Karpov appeared to be considering this approach. Good. Arkadin smiled inwardly. Melor Bukin had risen up through the apparatchik ranks mainly because of the president, before he’d been chosen by Viktor Cherkesov, the head of FSB-2. Inside the Kremlin a war was being waged between Cherkesov and the FSB’s Nikolai Patrushev, a well-known disciple of Imov’s. Cherkesov had built a formidable power base without the president’s patronage. Arkadin had his own reason for wanting Bukin disgraced. When Karpov threw Bukin in prison, his mentor, Cherkesov, would not be far behind. Cherkesov was the one thorn in his side he hadn’t been able to extricate, but now Karpov would take care of that for him.

Yet he had no time to gloat. His restless mind had already turned to more personal matters. Namely, the various routes he might take to avenge himself on Karpov for holding a knife to his throat. His mind was already afire with visions of slitting the colonel’s throat with his own razor blade.

MOIRA AND JALAL Essai sat together in the temporary quarters of his DC hotel suite. Between them were Essai’s netbook and the netbook that Moira had bought the day before, one she knew was absolutely clean. She had already souped it up far beyond its original specs.

She was going to ask him how to get started, because she had to assume that all her systems had been compromised, but she needn’t have bothered. As it turned out he had a lot of information about the laptop, all of which he shared with her. Latterly it had fallen into the hands of Gustavo Moreno, a Colombian drug lord living in the outskirts of Mexico City. Moreno had been killed some months ago when his compound had been raided by a party of officers disguised as Russian oilmen.

“The raiding party was headed by Colonel Boris Karpov,” Essai said.

Curious, Moira thought. But then she knew how small and insular this world was. She knew about the colonel from Bourne; they were friends, as much as two people like that could be friends.

“So Karpov has the laptop.”

“Unfortunately, no,” Essai said. “The laptop was taken from Moreno’s compound, by one of his own people, sometime before the raid.”

“One of his own people who was obviously working for who-a rival?”
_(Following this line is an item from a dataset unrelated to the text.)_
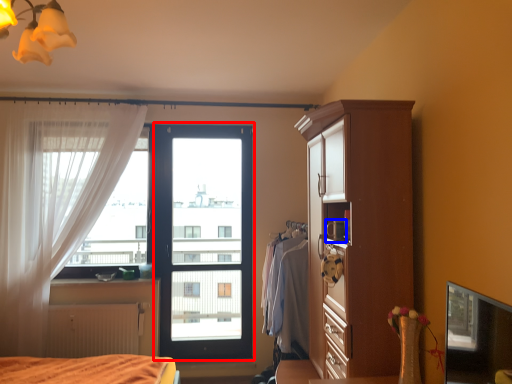 Question: Among these objects, which one is nearest to the camera, screen door (highlighted by a red box) or appliance (highlighted by a blue box)?

Choices:
 (A) screen door
 (B) appliance

Answer: (B)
“Possibly,” Essai said. “I don’t know.”

“What’s the thief’s name?”

“Name, photo, everything.” Essai turned the laptop’s screen toward her and brought up the image. “But it’s a dead end, literally. His body was found a week after the raid.”

“Where?” Moira said.

“Outside of Amatitán.” Essai pulled up Google Earth and punched in a set of coordinates. The globe of the planet revolved until the northwest coast of Mexico came into view. He pointed. Amatitán was in Jalisco, in the heart of tequila country. “Right here. As it happens on the estancia of Moreno’s sister, Berengária, although now that she’s married Narsico Skydel, the tequila magnate, she goes by the name of Barbara Skydel.”

“I seem to recall a memo at Black River about Narsico. He’s the cousin of Roberto Corellos, the jailed Colombian drug lord, isn’t that right?”

Essai nodded. “Narsico has been trying to distance himself from his infamous cousin for some time. He hasn’t been back in Colombia in ten years. Five years ago, apparently finding it too difficult to outrun his family’s reputation, he changed his name and bought into the largest tequila distillery in Mexico. Now he owns it outright and over the past two years has been expanding its reach.”